17. Menantu Pilihan

40 3 0
                                    

"Lo serius?" tanyaku dengan lirih.

Aku tak mengharapkan Freza akan menceraikanku secepat ini. Kupikir, kita bisa mengobrol dari hati ke hati, karena Freza sudah menyukaiku.

Akan tetapi, sepertinya rasa simpati pun tidak ada padanya.

Freza menatapku dengan tatapan tajam, aura mengintimidasinya begitu kuat dan mencekam.

"Apa wajah gue keliatan gak serius? Mama gak bakal pernah terima menantunya lebih sampah daripada wanita mal–"

Ucapan Freza terhenti karena aku segera menamparnya begitu keras. Aku benar-benar sudah kehilangan kesabaran dibuatnya.

"Cukup! Lo siapa berani bandingin gue sama wanita malam, hah!?"

Sekuat tenaga aku menahan tangisku, Freza benar-benar tak punya hati. Menghinaku, padahal dirinya tidak tahu situasiku seperti apa.

"Gue udah cukup sabar ya, kalo emang lo mau cerai gak usah pake hina segala. Gue gak pernah buat rugi lo selama ini," tuturku dengan nada yang sedikit merendah.

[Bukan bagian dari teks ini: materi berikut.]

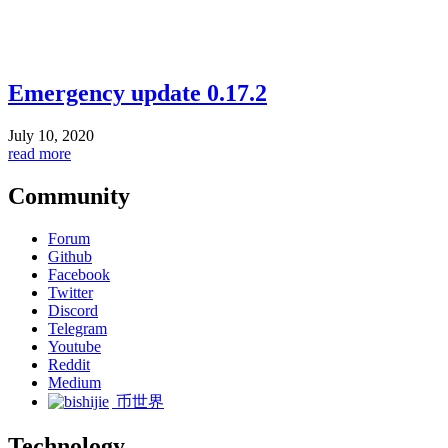
Emergency update 0.17.2
July 10, 2020
read more
Community
Forum
Github
Facebook
Twitter
Discord
Telegram
Youtube
Reddit
Medium
币世界
Technology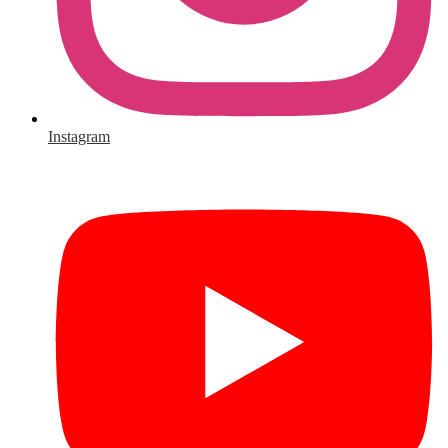
Instagram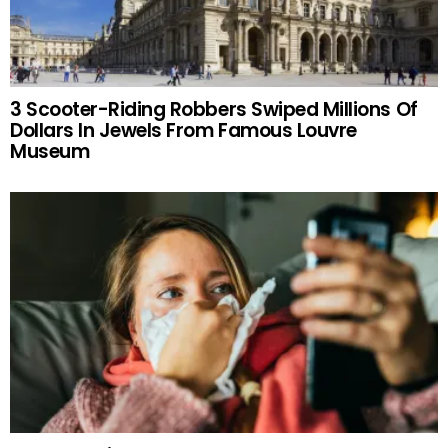
3 Scooter-Riding Robbers Swiped Millions Of
Dollars In Jewels From Famous Louvre
Museum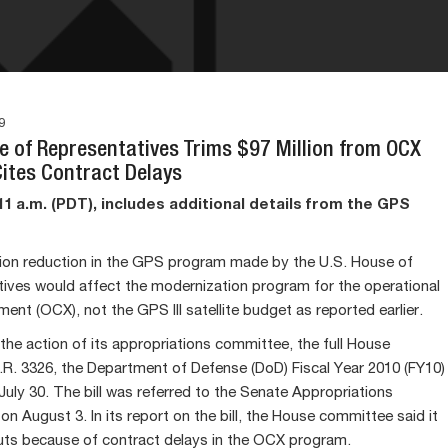
9
se of Representatives Trims $97 Million from OCX
Cites Contract Delays
1 a.m. (PDT), includes additional details from the GPS
lion reduction in the GPS program made by the U.S. House of
ives would affect the modernization program for the operational
ent (OCX), not the GPS III satellite budget as reported earlier.
 the action of its appropriations committee, the full House
R. 3326, the Department of Defense (DoD) Fiscal Year 2010 (FY10)
July 30. The bill was referred to the Senate Appropriations
n August 3. In its report on the bill, the House committee said it
ts because of contract delays in the OCX program.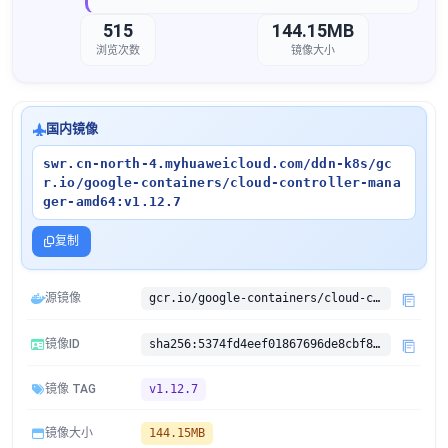
515
144.15MB
浏览次数
镜像大小
国内镜像
swr.cn-north-4.myhuaweicloud.com/ddn-k8s/gc
r.io/google-containers/cloud-controller-mana
ger-amd64:v1.12.7
复制
源镜像
gcr.io/google-containers/cloud-controller-manager-amd64:v1.12.7
镜像ID
sha256:5374fd4eef01867696de8cbf8775e6f2510c4283b4f172284e02e4e3c59e1405
镜像 TAG
v1.12.7
镜像大小
144.15MB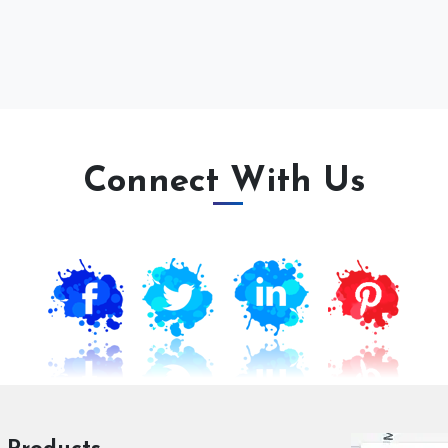
Connect With Us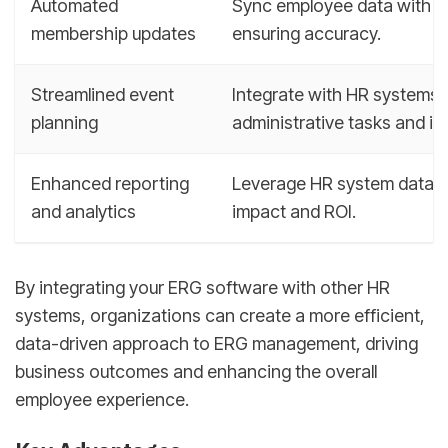
Automated
Sync employee data with E
membership updates
ensuring accuracy.
Streamlined event
Integrate with HR systems 
planning
administrative tasks and i
Enhanced reporting
Leverage HR system data t
and analytics
impact and ROI.
By integrating your ERG software with other HR
systems, organizations can create a more efficient,
data-driven approach to ERG management, driving
business outcomes and enhancing the overall
employee experience.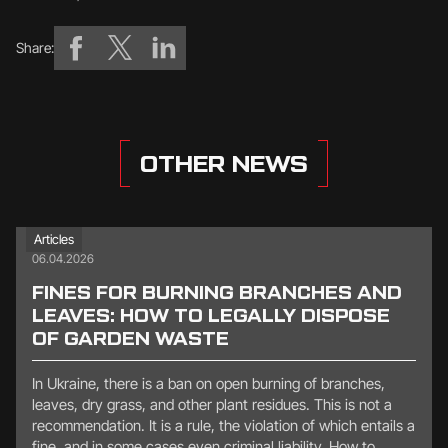
Share:
OTHER NEWS
Articles
06.04.2026
FINES FOR BURNING BRANCHES AND
LEAVES: HOW TO LEGALLY DISPOSE
OF GARDEN WASTE
In Ukraine, there is a ban on open burning of branches,
leaves, dry grass, and other plant residues. This is not a
recommendation. It is a rule, the violation of which entails a
fine, and in some cases even criminal liability. How to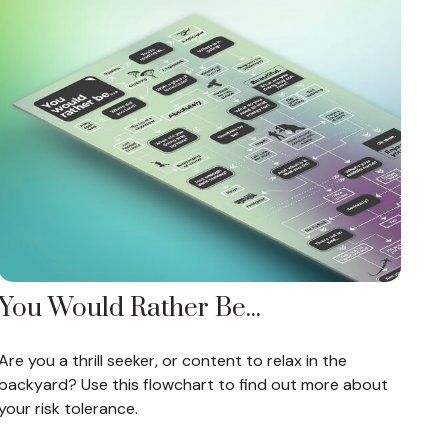
You Would Rather Be...
Are you a thrill seeker, or content to relax in the
backyard? Use this flowchart to find out more about
your risk tolerance.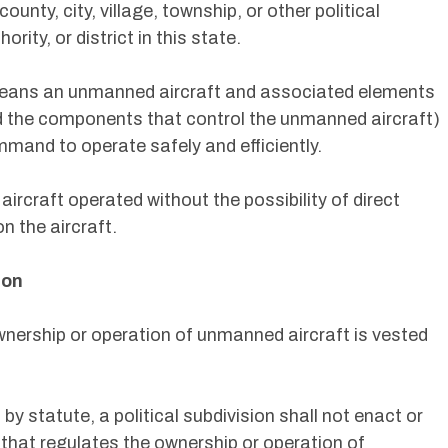
ounty, city, village, township, or other political
ority, or district in this state.
eans an unmanned aircraft and associated elements
d the components that control the unmanned aircraft)
ommand to operate safely and efficiently.
rcraft operated without the possibility of direct
n the aircraft.
ion
ownership or operation of unmanned aircraft is vested
by statute, a political subdivision shall not enact or
 that regulates the ownership or operation of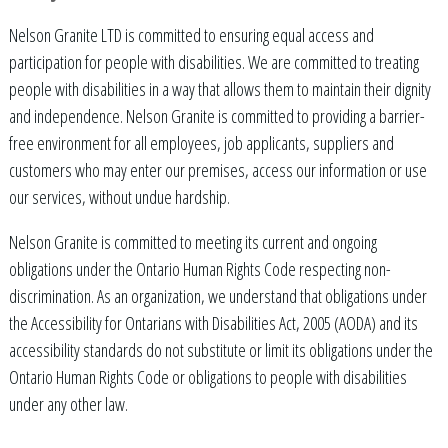
Nelson Granite LTD is committed to ensuring equal access and
participation for people with disabilities. We are committed to treating
people with disabilities in a way that allows them to maintain their dignity
and independence. Nelson Granite is committed to providing a barrier-
free environment for all employees, job applicants, suppliers and
customers who may enter our premises, access our information or use
our services, without undue hardship.
Nelson Granite is committed to meeting its current and ongoing
obligations under the Ontario Human Rights Code respecting non-
discrimination. As an organization, we understand that obligations under
the Accessibility for Ontarians with Disabilities Act, 2005 (AODA) and its
accessibility standards do not substitute or limit its obligations under the
Ontario Human Rights Code or obligations to people with disabilities
under any other law.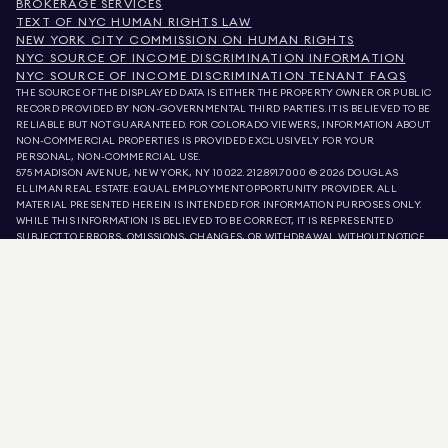
BROKERAGE SERVICES
TEXT OF NYC HUMAN RIGHTS LAW
NEW YORK CITY COMMISSION ON HUMAN RIGHTS
NYC SOURCE OF INCOME DISCRIMINATION INFORMATION
NYC SOURCE OF INCOME DISCRIMINATION TENANT FAQS
THE SOURCE OF THE DISPLAYED DATA IS EITHER THE PROPERTY OWNER OR PUBLIC
RECORD PROVIDED BY NON-GOVERNMENTAL THIRD PARTIES. IT IS BELIEVED TO BE
RELIABLE BUT NOT GUARANTEED. FOR COLORADO VIEWERS, INFORMATION ABOUT
NON-COMMERCIAL PROPERTIES IS PROVIDED EXCLUSIVELY FOR YOUR
PERSONAL, NON-COMMERCIAL USE.
575 MADISON AVENUE, NEW YORK, NY 10022.
212.891.7000
© 2026 DOUGLAS
ELLIMAN REAL ESTATE. EQUAL EMPLOYMENT OPPORTUNITY PROVIDER. ALL
MATERIAL PRESENTED HEREIN IS INTENDED FOR INFORMATION PURPOSES ONLY.
WHILE THIS INFORMATION IS BELIEVED TO BE CORRECT, IT IS REPRESENTED
SUBJECT TO ERRORS, OMISSIONS, CHANGES, OR WITHDRAWAL WITHOUT NOTICE.
ALL PROPERTY INFORMATION, INCLUDING, BUT NOT LIMITED TO SQUARE
FOOTAGE, ROOM COUNT, NUMBER OF BEDROOMS, AND THE SCHOOL DISTRICT IN
PROPERTY LISTINGS SHOULD BE VERIFIED BY YOUR OWN ATTORNEY, ARCHITECT,
OR ZONING EXPERT. EQUAL HOUSING OPPORTUNITY.
LISTING DATA
REFRESHED ON
AUG 9 2026 AT 4:17 AM.
DOUGLAS ELLIMAN IS A LICENSED REAL ESTATE BROKER IN CALIFORNIA WITH
LICENSE # 01947727, COLORADO WITH LICENSE # EC100053892, CONNECTICUT
WITH LICENSE # REB.0314827, THE DISTRICT OF COLUMBIA WITH LICENSE #
REO40000160, FLORIDA WITH LICENSE # CQ1020232, MARYLAND WITH LICENSE
# 645270, MASSACHUSETTS WITH LICENSE # 422764, NEVADA WITH LICENSE #
1454643, NEW JERSEY WITH LICENSE # 0572105, NEW YORK WITH LICENSE #
10991211812, TEXAS WITH LICENSE # 9008706, AND VIRGINIA WITH LICENSE #
0226035659.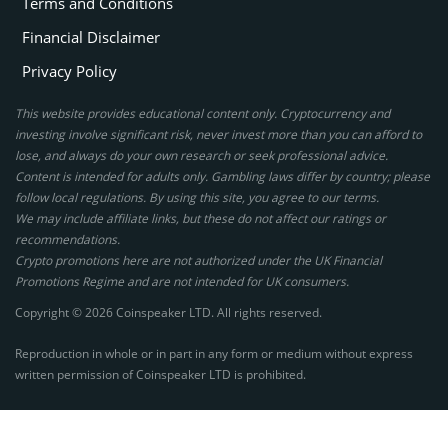
Terms and Conditions
Financial Disclaimer
Privacy Policy
This website provides educational content only. Cryptocurrency and
investing involve significant risk, never invest more than you can afford to
lose, and always do your own research or seek professional advice.
Content is intended for adults only. Gambling laws differ by country; please
follow local regulations. By using this site, you agree to our terms.
We may include affiliate links, but these do not affect our ratings or
recommendations.
Crypto promotions here are not authorized under the UK Financial
Promotions Regime and are not intended for UK consumers.
Copyright © 2026 Coinspeaker LTD. All rights reserved.
Reproduction in whole or in part in any form or medium without express
written permission of Coinspeaker LTD is prohibited.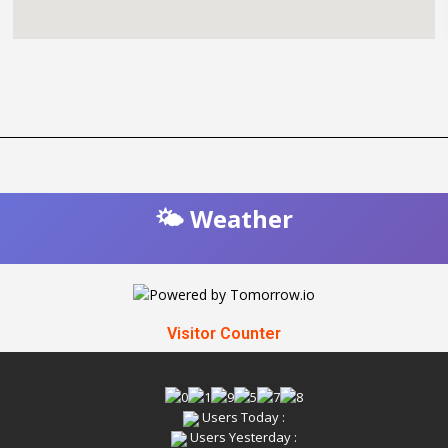
🌤️ Weather
Visitor Counter
Users Today :
Users Yesterday :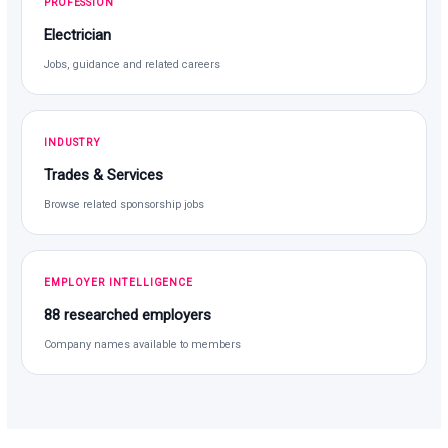
PROFESSION
Electrician
Jobs, guidance and related careers
INDUSTRY
Trades & Services
Browse related sponsorship jobs
EMPLOYER INTELLIGENCE
88 researched employers
Company names available to members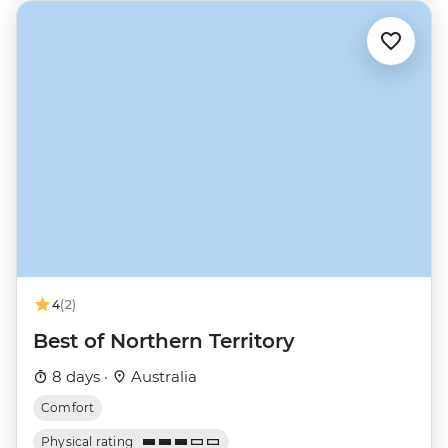
4
(2)
Best of Northern Territory
8 days ·
Australia
Comfort
Physical rating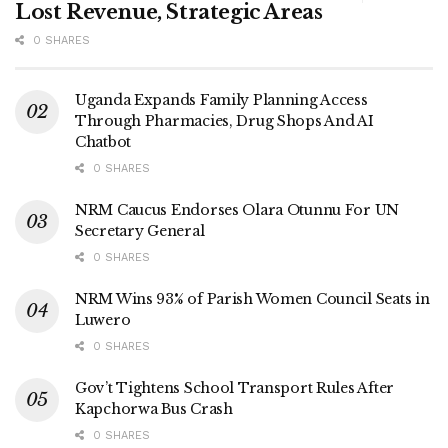
Lost Revenue, Strategic Areas
0 SHARES
Uganda Expands Family Planning Access
Through Pharmacies, Drug Shops And AI
Chatbot
0 SHARES
NRM Caucus Endorses Olara Otunnu For UN
Secretary General
0 SHARES
NRM Wins 93% of Parish Women Council Seats in
Luwero
0 SHARES
Gov’t Tightens School Transport Rules After
Kapchorwa Bus Crash
0 SHARES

Kedua tanganku bergemetar menahan amarah yang sudah meluap-luap di kepala dan hatiku.

Berbeda dengan Freza yang mematung di tempat. Sepertinya dia terkejut karena aku sudah kehilangan kesabaran.

"Dengerin gue untuk terakhir kalinya. Lo lebih sampah daripada ucapan lo, Za! Serah lo sekarang, gue gak bakal ikut campur lagi!" ucapku yang kemudian pergi meninggalkan Freza.

Aku sudah tidak kuat menahan tangisku yang pecah selama berjalan menuju kamar mandi.

Tidak peduli dengan tatapan semua orang yang menatapku. Hatiku sudah sakit mendengar perkataan Freza yang sama dengan orang lain.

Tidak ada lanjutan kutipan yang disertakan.